For accounting firms using BrizoConsol to manage consolidations across multiple client groups, AI Auto-Map is particularly valuable because the underlying model improves as it is applied across more entities and more chart of accounts structures. Account naming conventions that are common across the firm’s client base are recognised reliably from the first use. The review and confirmation process builds a body of confirmed mappings over time that makes subsequent mapping exercises faster and more accurate. Firms that invest in getting their initial mappings right within BrizoConsol find that the marginal effort required to add new entities and manage ongoing account changes decreases as their mapping history grows.
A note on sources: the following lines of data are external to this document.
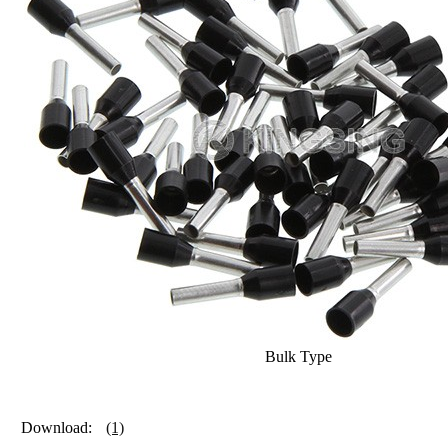
Bulk Type
Download:
(1)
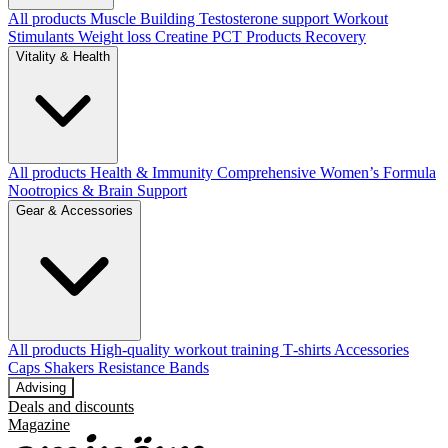
All products
Muscle Building
Testosterone support
Workout
Stimulants
Weight loss
Creatine
PCT Products
Recovery
Vitality & Health
All products
Health & Immunity
Comprehensive Women’s Formula
Nootropics & Brain Support
Gear & Accessories
All products
High‑quality workout training T‑shirts
Accessories
Caps
Shakers
Resistance Bands
Advising
Deals and discounts
Magazine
Getting the Most Out of AI Auto-Map
Finance teams that approach AI Auto-Map as a review tool rather than a replacement for human judgment get the best results from it. The feature is designed to handle the repetitive, pattern-matching component of account mapping automatically, while leaving the judgment calls to the people who understand the business. Accounts that are straightforward and common across most businesses, including revenue accounts, payroll accounts, standard operating expense categories, and the main balance sheet classifications, will typically receive high-confidence suggestions that can be confirmed quickly. Accounts that are specific to the group’s industry, that use internal naming conventions, or that represent unusual transactions will require more careful review. Finance teams that build a habit of prompt review whenever new accounts appear, rather than allowing unmapped accounts to accumulate, will find that AI Auto-Map keeps the mapping layer current with minimal ongoing effort.
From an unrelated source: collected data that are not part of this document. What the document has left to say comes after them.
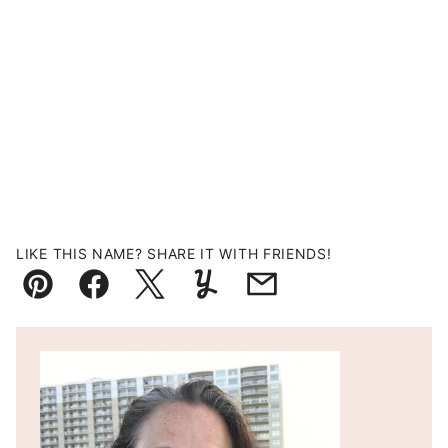
LIKE THIS NAME? SHARE IT WITH FRIENDS!
Pin
Facebook
Tweet
Yummly
Email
The quality of the group chart of accounts also affects the quality of AI Auto-Map suggestions. A well-structured group chart of accounts with clear, descriptive account names gives the suggestion engine more to work with than a sparse or cryptically labelled structure. Groups that have invested time in building a clear group reporting framework find that AI Auto-Map suggestions are more accurate and require less manual adjustment than groups with an ambiguous or inconsistently labelled group structure. This is not a prerequisite for using the feature, but it is a factor worth considering when setting up the group consolidation structure for the first time.
Account mapping is foundational to group consolidation. It determines how every number in every entity’s trial balance is classified in the consolidated financial statements, and errors in the mapping layer flow directly into the consolidated output. BrizoConsol’s AI Auto-Map feature addresses the most time-consuming and error-prone part of this process by automating the initial mapping pass and keeping the mapping current as entity account structures evolve. For finance teams setting up a consolidation for the first time, or for accounting firms managing consolidations across multiple client groups, it represents a genuine and measurable improvement over the manual approach that most groups have relied on to date.